WHAT YOU NEED TO DO -
Would you write out the entries that follow word for word, omitting any images?
MATERIAL SUPPLIED Start Marker
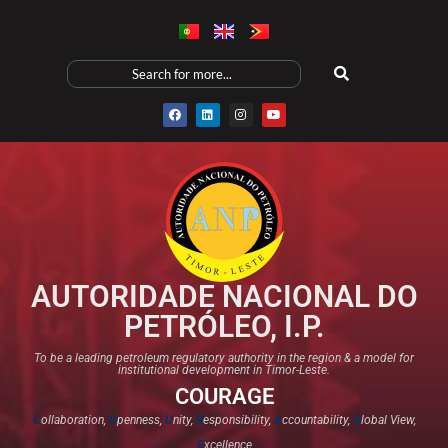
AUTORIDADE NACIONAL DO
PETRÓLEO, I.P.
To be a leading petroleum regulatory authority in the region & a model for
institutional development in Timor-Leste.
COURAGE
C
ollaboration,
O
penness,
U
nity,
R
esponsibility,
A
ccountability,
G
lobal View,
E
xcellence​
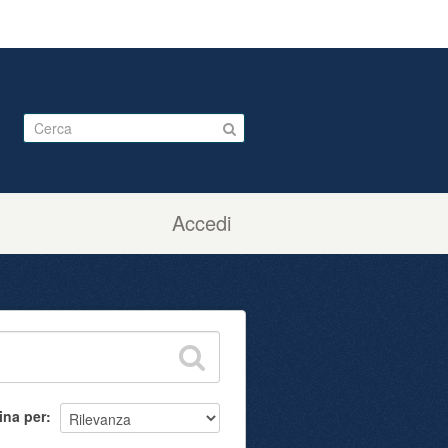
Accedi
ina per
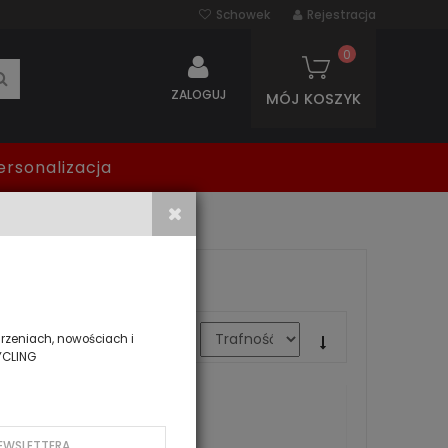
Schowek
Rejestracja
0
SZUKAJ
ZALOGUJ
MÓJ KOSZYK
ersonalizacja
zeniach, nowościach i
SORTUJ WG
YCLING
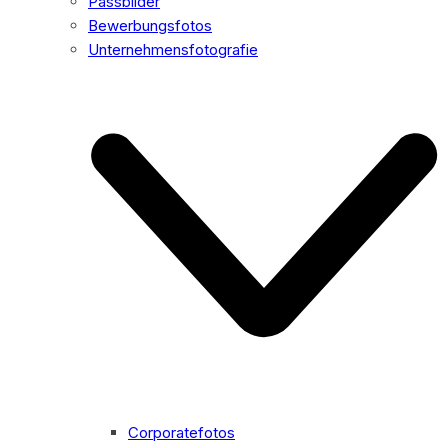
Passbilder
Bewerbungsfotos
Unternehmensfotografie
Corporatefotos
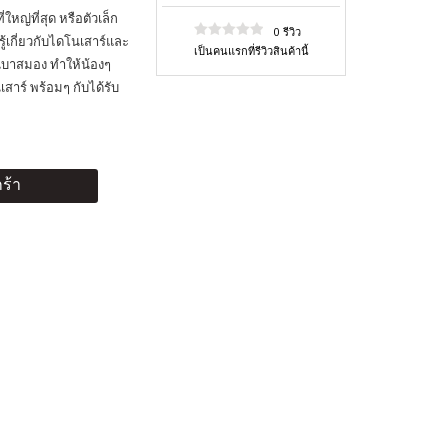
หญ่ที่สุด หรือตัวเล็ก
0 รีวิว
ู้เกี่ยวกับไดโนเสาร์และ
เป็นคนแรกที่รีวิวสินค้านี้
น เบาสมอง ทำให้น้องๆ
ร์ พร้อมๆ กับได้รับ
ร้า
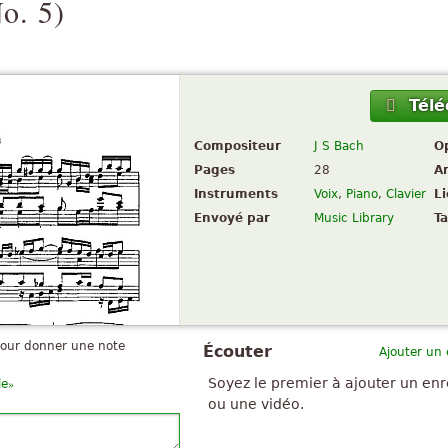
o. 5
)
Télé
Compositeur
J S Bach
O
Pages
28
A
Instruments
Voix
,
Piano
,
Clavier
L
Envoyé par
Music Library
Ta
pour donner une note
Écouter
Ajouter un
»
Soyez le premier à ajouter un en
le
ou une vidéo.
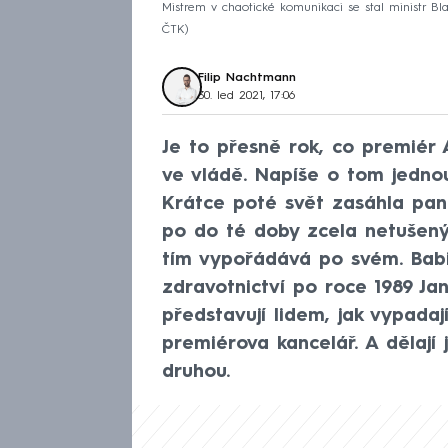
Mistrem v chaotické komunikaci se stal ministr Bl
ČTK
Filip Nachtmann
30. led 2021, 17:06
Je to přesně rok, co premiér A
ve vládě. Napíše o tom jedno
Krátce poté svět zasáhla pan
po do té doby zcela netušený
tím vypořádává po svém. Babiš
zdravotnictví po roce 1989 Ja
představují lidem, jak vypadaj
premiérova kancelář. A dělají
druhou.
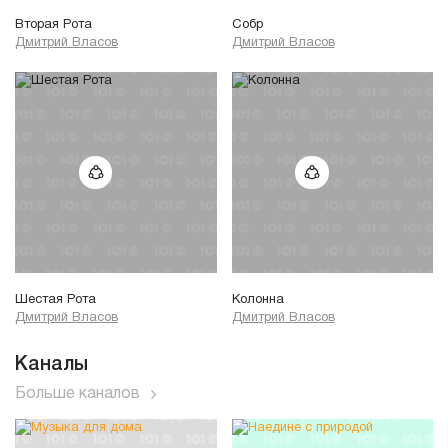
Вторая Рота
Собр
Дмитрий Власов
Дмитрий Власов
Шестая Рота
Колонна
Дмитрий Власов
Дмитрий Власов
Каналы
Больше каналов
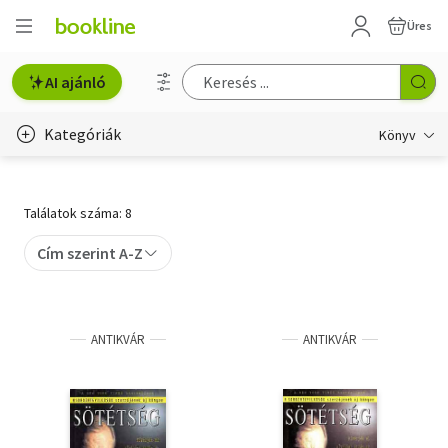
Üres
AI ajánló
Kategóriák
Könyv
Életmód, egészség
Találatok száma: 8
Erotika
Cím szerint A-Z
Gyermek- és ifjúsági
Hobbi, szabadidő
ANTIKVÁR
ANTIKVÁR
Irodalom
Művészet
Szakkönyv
MATERIAL SUPPLIED End Marker
EXERCISE OUTPUT -
AUTORIDADE NACIONAL DO
PETRÓLEO, I.P.
To be a leading petroleum regulatory authority in the region & a model for
institutional development in Timor-Leste.
COURAGE
C
ollaboration,
O
penness,
U
nity,
R
esponsibility,
A
ccountability,
G
lobal View,
E
xcellence​
Accedi
ina per
Schowek
Rejestracja
0
SZUKAJ
ZALOGUJ
MÓJ KOSZYK
ersonalizacja
zeniach, nowościach i
SORTUJ WG
YCLING
Passbilder
Bewerbungsfotos
Unternehmensfotografie
Corporatefotos
หญ่ที่สุด หรือตัวเล็ก
0 รีวิว
ู้เกี่ยวกับไดโนเสาร์และ
เป็นคนแรกที่รีวิวสินค้านี้
น เบาสมอง ทำให้น้องๆ
ร์ พร้อมๆ กับได้รับ
ร้า
o. 5
)
Télé
Compositeur
J S Bach
O
Pages
28
A
Instruments
Voix
,
Piano
,
Clavier
L
Envoyé par
Music Library
Ta
pour donner une note
Écouter
Ajouter un
»
Soyez le premier à ajouter un en
le
ou une vidéo.
Mistrem v chaotické komunikaci se stal ministr Bl
ČTK
Filip Nachtmann
30. led 2021, 17:06
Je to přesně rok, co premiér A
ve vládě. Napíše o tom jedno
Krátce poté svět zasáhla pan
po do té doby zcela netušený
tím vypořádává po svém. Babiš
zdravotnictví po roce 1989 Ja
představují lidem, jak vypadaj
premiérova kancelář. A dělají
druhou.
Вторая Рота
Собр
Дмитрий Власов
Дмитрий Власов
Шестая Рота
Колонна
Дмитрий Власов
Дмитрий Власов
Каналы
Больше каналов
Üres
AI ajánló
Kategóriák
Könyv
Életmód, egészség
Találatok száma: 8
Erotika
Cím szerint A-Z
Gyermek- és ifjúsági
Hobbi, szabadidő
ANTIKVÁR
ANTIKVÁR
Irodalom
Művészet
Szakkönyv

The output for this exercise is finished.